MARIAN ISEARD came to Sheffield in 1972. She has always written; first poetry and short stories, then children’s and teenage fiction. Some stories and a short play have been published in an educational series for young adults. Marian was in a Sheffield theatre group for many years, involved in performing and directing. She is now working on a novel for the MA at Hallam.
ALISON MACLEOD has published two novels, The Changeling (Macmillan) and The Wave Theory of Angels (Penguin). Her story collection, Fifteen Modern Tales of Attraction (Penguin), was named as one of the top 10 ‘Books to Talk About in 2009’. She is Professor of Contemporary Fiction at the University of Chichester. (www.alison-macleod.com)
ADAM MAREK’s short story collection, Instruction Manual for Swallowing (Comma Press), was described in The Guardian as a ‘transgressive thrill to read’ and The Independent as showing a ‘genuine unsettling talent’. It was longlisted for the Frank O’Connor Prize – the biggest prize in the world for a collection of short stories. His stories have also appeared in Prospect magazine and in anthologies including When it Changed, Parenthesis and The New Uncanny from Comma Press, two Bridport Prize collections and the British Council’s New Writing 15. He is working on his first novel. (www.adammarek.co.uk)
KATE MITCHELL was challenged by a tutor at the Arvon Foundation to put her pen where her mouth was. She started to harvest material from a colourful life and a career in criminal justice. Kate writes about ‘out-of-characters’, ordinary folk stalked by one wrong choice. Enter Frank, 79, remembering the Blitz...
FAY MUSSELWHITE messed about on the south coast of England for too long before coming to Sheffield around ten years ago to study at Hallam. Since embarking on the writing MA her poetry has appeared in a few magazines, and been placed in the occasional competition.
MAURICE RIORDAN’s most recent collection, The Holy Land, received the Michael Hartnett Award. Previous collections, A Word from the Loki and Floods, were nominated for the T.S. Eliot Prize and the Whitbread Award. Other books include A Quark for Mister Mark: 101 Poems About Science and Hart Crane, which appeared in Faber’s ‘Poet to Poet’ series.
RUBY ROBINSON has lived in Sheffield since graduating from UEA in 2006. She enjoys climbing, running and cycling in the Peak District and elsewhere in the UK and Europe. Works for an environmental consultancy most of the time.
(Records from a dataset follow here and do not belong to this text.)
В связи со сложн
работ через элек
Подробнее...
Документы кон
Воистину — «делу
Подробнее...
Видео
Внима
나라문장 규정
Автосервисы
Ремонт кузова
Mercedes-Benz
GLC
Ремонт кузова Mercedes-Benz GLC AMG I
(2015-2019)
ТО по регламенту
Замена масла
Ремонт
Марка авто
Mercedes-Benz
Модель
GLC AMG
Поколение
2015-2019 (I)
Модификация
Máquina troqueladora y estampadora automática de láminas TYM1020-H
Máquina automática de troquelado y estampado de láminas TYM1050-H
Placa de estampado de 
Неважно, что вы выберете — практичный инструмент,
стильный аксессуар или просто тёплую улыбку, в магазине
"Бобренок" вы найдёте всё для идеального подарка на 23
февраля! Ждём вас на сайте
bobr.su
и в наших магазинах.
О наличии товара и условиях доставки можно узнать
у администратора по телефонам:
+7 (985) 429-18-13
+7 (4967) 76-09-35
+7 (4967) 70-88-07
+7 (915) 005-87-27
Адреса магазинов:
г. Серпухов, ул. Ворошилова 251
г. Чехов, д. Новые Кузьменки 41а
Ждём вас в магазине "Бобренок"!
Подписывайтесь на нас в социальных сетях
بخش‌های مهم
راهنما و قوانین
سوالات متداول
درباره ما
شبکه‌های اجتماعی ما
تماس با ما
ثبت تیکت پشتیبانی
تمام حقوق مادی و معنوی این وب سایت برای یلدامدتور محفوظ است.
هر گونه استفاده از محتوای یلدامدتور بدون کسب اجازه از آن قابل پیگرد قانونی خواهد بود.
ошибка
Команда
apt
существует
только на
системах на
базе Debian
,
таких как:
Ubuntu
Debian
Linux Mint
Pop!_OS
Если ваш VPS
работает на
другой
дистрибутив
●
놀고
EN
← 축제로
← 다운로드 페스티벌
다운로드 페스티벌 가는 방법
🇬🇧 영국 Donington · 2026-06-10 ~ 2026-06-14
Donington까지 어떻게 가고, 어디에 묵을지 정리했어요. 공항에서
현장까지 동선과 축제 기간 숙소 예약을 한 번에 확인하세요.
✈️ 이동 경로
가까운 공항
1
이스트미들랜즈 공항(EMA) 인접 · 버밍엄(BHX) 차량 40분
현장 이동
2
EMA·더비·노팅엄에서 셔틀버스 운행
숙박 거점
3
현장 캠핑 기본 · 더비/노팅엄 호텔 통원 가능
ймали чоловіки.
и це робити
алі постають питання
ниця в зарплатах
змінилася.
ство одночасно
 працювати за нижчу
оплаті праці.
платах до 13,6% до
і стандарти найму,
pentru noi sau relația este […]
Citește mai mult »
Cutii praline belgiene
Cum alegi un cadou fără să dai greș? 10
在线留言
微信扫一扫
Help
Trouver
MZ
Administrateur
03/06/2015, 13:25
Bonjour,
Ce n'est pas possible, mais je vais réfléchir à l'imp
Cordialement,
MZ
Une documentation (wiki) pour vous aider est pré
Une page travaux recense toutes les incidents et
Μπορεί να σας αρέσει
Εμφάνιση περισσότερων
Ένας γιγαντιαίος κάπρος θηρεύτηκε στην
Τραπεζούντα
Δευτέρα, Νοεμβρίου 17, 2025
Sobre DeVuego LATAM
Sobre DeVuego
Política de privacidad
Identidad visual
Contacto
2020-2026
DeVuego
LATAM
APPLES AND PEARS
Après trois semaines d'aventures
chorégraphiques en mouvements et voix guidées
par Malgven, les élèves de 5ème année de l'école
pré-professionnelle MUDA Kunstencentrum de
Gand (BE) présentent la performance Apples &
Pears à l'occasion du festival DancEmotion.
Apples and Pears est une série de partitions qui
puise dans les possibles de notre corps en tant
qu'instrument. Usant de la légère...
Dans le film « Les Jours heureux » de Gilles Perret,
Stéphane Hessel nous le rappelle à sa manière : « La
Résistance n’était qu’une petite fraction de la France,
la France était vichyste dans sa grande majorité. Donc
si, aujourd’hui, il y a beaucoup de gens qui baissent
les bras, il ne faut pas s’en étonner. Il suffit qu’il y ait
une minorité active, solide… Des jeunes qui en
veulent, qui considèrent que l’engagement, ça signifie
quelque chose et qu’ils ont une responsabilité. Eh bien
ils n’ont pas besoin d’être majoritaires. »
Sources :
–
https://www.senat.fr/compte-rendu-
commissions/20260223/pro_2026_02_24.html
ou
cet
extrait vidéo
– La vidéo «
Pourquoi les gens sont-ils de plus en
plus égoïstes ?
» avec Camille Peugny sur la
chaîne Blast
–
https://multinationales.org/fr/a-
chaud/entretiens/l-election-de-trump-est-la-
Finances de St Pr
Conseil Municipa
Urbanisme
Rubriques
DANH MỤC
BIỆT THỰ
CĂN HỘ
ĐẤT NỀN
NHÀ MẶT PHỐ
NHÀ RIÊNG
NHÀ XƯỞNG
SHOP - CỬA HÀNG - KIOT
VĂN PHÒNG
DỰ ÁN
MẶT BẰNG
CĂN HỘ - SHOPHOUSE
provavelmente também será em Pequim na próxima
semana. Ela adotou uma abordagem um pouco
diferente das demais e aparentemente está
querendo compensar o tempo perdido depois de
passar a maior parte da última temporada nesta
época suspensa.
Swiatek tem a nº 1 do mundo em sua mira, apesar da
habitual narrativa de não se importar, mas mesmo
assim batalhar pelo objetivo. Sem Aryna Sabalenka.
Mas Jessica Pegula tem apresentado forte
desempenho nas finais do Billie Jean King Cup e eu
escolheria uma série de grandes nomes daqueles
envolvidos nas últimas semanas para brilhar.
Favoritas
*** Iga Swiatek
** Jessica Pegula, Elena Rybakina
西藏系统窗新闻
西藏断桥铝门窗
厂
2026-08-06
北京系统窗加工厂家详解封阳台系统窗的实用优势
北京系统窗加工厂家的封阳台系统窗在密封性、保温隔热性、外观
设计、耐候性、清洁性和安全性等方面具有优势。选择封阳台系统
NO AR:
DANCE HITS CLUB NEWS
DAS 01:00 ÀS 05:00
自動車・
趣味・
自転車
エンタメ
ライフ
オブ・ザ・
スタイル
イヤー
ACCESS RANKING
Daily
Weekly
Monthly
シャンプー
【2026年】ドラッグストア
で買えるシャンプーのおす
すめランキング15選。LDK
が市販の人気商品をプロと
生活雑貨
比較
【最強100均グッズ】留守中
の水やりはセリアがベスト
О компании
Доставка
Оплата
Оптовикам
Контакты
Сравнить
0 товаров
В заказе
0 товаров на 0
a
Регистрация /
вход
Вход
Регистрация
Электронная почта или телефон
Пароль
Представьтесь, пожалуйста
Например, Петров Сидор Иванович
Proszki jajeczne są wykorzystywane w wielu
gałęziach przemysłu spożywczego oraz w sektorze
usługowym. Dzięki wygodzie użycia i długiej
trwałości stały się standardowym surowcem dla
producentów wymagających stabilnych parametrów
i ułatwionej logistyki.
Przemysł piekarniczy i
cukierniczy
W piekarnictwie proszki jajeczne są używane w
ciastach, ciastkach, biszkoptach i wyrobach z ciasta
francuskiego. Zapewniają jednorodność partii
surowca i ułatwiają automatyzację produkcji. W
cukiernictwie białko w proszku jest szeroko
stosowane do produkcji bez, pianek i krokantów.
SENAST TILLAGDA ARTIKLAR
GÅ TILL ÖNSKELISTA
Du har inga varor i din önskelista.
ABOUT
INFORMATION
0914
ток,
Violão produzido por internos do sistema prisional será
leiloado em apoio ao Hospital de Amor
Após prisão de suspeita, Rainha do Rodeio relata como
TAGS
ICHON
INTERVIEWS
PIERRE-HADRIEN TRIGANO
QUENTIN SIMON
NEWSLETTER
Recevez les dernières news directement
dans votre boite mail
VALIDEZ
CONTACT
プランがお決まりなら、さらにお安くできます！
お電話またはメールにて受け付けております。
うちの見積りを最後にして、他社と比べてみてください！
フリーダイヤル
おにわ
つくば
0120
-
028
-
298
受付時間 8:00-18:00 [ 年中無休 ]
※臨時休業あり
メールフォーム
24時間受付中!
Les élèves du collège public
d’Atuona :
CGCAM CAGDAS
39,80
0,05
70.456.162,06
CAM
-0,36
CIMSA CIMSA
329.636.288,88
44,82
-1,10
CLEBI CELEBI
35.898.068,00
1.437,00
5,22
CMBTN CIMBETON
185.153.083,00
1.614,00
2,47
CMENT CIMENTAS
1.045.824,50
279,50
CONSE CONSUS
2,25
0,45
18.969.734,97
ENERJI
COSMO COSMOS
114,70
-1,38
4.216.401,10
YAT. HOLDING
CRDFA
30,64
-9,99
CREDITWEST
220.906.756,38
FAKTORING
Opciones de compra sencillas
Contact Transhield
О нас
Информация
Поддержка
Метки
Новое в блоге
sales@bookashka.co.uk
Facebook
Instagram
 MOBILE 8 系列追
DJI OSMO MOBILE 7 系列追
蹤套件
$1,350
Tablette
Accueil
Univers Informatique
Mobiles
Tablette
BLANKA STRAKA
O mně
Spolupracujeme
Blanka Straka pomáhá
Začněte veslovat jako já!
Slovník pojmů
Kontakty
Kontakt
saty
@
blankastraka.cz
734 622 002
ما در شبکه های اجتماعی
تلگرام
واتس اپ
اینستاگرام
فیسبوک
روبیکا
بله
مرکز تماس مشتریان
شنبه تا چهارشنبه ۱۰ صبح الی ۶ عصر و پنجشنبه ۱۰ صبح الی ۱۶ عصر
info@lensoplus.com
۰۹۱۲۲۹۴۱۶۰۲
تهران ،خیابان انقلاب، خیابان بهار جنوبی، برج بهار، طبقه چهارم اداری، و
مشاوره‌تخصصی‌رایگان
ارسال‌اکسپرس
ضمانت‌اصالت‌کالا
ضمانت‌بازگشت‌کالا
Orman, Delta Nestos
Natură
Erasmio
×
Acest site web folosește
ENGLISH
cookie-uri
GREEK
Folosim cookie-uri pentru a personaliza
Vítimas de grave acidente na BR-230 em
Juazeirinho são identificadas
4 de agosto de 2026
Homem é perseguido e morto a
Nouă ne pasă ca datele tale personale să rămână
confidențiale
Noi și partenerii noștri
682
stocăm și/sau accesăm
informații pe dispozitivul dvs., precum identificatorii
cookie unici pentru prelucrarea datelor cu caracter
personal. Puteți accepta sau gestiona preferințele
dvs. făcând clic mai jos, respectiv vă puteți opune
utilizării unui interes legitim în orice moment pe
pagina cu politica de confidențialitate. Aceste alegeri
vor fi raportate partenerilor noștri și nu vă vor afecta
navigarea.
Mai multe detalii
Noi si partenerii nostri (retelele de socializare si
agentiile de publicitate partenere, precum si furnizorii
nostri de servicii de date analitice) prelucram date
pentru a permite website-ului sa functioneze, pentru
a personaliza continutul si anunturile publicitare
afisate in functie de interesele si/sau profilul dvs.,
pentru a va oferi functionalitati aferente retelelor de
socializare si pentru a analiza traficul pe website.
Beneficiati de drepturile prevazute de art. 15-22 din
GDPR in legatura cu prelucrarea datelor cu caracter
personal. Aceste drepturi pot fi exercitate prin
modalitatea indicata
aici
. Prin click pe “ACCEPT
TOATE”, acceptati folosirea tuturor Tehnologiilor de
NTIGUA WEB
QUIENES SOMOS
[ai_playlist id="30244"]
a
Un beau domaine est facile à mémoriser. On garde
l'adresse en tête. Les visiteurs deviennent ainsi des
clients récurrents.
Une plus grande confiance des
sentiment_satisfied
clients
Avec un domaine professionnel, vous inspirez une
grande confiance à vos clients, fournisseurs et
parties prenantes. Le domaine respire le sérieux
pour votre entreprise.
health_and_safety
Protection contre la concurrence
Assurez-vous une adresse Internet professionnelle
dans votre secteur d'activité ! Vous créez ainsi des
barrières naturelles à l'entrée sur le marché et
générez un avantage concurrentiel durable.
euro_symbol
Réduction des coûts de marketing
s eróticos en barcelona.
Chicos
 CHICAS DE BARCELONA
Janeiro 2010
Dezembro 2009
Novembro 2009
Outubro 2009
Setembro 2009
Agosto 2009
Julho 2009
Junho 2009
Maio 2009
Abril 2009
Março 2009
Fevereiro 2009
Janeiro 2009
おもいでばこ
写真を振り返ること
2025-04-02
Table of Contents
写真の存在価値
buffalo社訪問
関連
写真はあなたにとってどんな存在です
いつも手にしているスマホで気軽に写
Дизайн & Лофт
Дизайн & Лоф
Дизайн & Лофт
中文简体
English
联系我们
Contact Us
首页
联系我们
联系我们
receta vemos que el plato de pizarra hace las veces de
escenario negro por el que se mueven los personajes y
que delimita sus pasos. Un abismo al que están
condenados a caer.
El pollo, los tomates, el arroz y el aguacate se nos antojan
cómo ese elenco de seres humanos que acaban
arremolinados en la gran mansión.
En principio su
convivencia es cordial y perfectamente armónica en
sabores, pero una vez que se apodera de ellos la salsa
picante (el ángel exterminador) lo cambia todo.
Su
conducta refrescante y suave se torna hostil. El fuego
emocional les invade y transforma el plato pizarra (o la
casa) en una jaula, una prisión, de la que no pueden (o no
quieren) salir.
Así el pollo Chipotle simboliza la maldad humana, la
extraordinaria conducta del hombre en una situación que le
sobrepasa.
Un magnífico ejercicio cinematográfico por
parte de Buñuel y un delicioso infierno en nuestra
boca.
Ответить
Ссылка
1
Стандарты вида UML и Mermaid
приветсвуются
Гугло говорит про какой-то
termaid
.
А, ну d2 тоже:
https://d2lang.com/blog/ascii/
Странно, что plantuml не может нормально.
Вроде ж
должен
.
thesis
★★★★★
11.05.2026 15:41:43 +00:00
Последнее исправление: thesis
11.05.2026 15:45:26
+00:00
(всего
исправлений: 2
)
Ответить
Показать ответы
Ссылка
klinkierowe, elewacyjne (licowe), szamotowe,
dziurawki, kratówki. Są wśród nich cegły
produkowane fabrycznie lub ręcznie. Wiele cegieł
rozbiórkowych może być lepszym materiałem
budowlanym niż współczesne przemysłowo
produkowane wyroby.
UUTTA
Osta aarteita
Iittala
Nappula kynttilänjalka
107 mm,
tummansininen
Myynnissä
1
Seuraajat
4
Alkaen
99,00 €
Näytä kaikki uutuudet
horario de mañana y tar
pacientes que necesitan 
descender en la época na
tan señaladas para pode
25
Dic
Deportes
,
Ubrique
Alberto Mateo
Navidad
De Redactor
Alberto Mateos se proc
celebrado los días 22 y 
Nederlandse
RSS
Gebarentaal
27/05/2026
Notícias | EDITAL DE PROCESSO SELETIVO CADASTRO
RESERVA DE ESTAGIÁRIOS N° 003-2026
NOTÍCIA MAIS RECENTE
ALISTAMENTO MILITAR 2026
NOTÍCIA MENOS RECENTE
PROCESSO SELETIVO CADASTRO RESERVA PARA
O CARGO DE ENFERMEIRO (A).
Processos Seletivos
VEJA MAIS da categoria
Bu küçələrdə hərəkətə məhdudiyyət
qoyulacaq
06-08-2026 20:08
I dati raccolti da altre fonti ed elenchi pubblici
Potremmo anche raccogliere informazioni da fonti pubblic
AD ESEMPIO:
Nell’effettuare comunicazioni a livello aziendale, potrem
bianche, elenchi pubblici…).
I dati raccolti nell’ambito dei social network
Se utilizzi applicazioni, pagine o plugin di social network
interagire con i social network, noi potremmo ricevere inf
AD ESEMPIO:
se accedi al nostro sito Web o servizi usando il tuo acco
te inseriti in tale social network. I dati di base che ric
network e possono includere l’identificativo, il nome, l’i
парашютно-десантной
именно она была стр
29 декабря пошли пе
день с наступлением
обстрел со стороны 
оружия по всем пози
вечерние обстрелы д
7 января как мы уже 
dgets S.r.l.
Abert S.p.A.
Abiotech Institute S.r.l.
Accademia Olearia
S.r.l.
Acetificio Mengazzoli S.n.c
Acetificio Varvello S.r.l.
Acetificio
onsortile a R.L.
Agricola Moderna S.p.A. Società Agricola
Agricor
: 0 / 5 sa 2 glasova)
Writes poems and short stories.
REBECCA SWIRSKY is 30 years old and her motto is: Never the novel – always the short story. She is still in the process of trying to find a compatible way to earn money whilst leaving enough headspace to write short stories and poetry. Any suggestions please contact her!
TIM TURNBULL lives in Scotland. His first collection, Stranded in Sub-Atomica (2005), was published by Donut Press and shortlisted for the Forward Prize for Best First Collection. A second book, Caligula on Ice and other poems (Donut, 2009), was recently published. It includes ‘Ode on a Grayson Perry Urn’, which was shortlisted for the Forward Prize for Best Single Poem.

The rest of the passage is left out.